> Required action: Scan the lines below for the word "compte". Copy each line you find it in.

▼

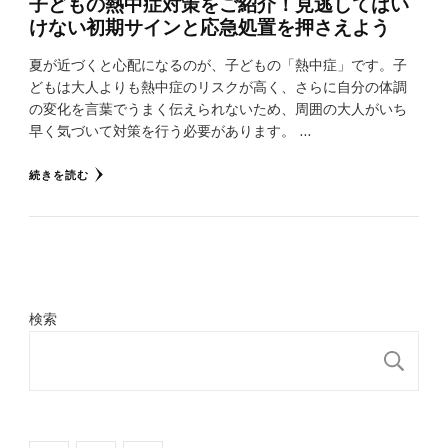
子どもの熱中症対策をご紹介！見逃してはい
けない初期サインと応急処置を押さえよう
夏が近づくと心配になるのが、子どもの「熱中症」です。子
どもは大人よりも熱中症のリスクが高く、さらに自分の体調
の変化を言葉でうまく伝えられないため、周囲の大人がいち
早く気づいて対策を行う必要があります。 …
続きを読む
検索
検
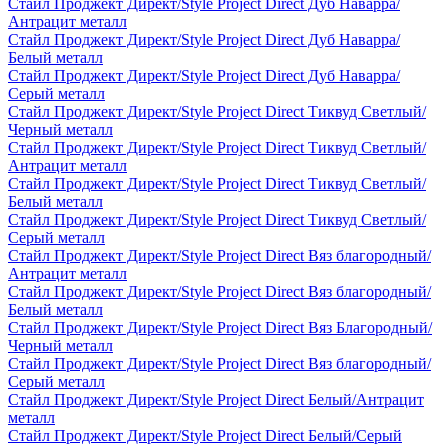
Стайл Проджект Директ/Style Project Direct Дуб Наварра/
Антрацит металл
Стайл Проджект Директ/Style Project Direct Дуб Наварра/
Белый металл
Стайл Проджект Директ/Style Project Direct Дуб Наварра/
Серый металл
Стайл Проджект Директ/Style Project Direct Тиквуд Светлый/
Черный металл
Стайл Проджект Директ/Style Project Direct Тиквуд Светлый/
Антрацит металл
Стайл Проджект Директ/Style Project Direct Тиквуд Светлый/
Белый металл
Стайл Проджект Директ/Style Project Direct Тиквуд Светлый/
Серый металл
Стайл Проджект Директ/Style Project Direct Вяз благородный/
Антрацит металл
Стайл Проджект Директ/Style Project Direct Вяз благородный/
Белый металл
Стайл Проджект Директ/Style Project Direct Вяз Благородный/
Черный металл
Стайл Проджект Директ/Style Project Direct Вяз благородный/
Серый металл
Стайл Проджект Директ/Style Project Direct Белый/Антрацит
металл
Стайл Проджект Директ/Style Project Direct Белый/Серый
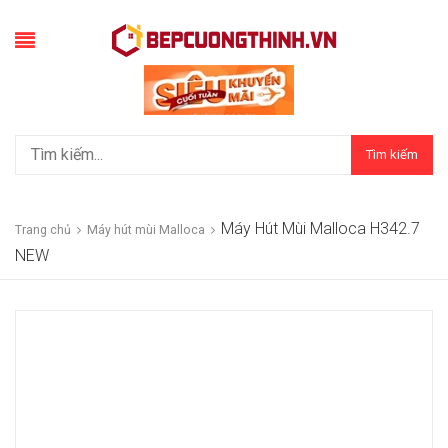
Tìm kiếm
Máy Hút Mùi Malloca H342.7
Trang chủ
Máy hút mùi Malloca
NEW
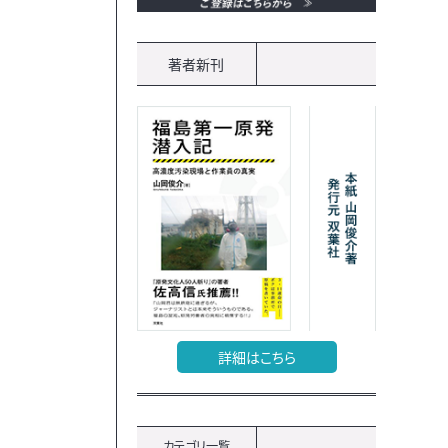
著者新刊
詳細はこちら
カテゴリ一覧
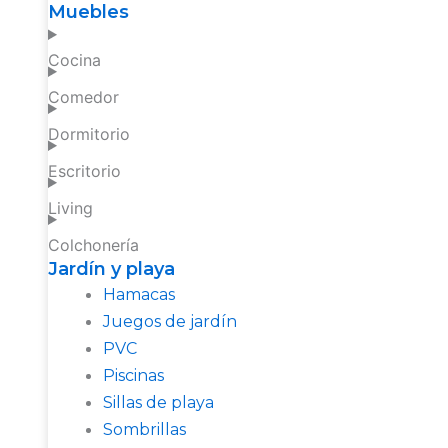
Muebles
Cocina
Comedor
Dormitorio
Escritorio
Living
Colchonería
Jardín y playa
Hamacas
Juegos de jardín
PVC
Piscinas
Sillas de playa
Sombrillas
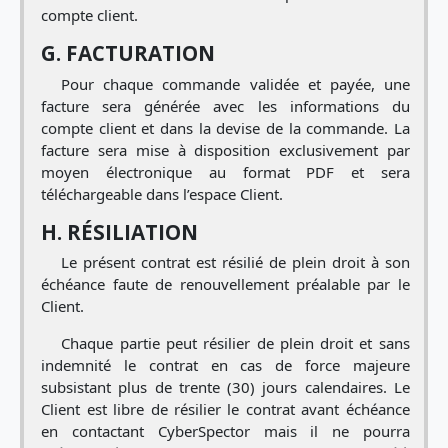
compte client.
G. FACTURATION
Pour chaque commande validée et payée, une
facture sera générée avec les informations du
compte client et dans la devise de la commande. La
facture sera mise à disposition exclusivement par
moyen électronique au format PDF et sera
téléchargeable dans l’espace Client.
H. RÉSILIATION
Le présent contrat est résilié de plein droit à son
échéance faute de renouvellement préalable par le
Client.
Chaque partie peut résilier de plein droit et sans
indemnité le contrat en cas de force majeure
subsistant plus de trente (30) jours calendaires. Le
Client est libre de résilier le contrat avant échéance
en contactant CyberSpector mais il ne pourra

▲

> Solution to this problem:
compte client.
compte client et dans la devise de la commande. La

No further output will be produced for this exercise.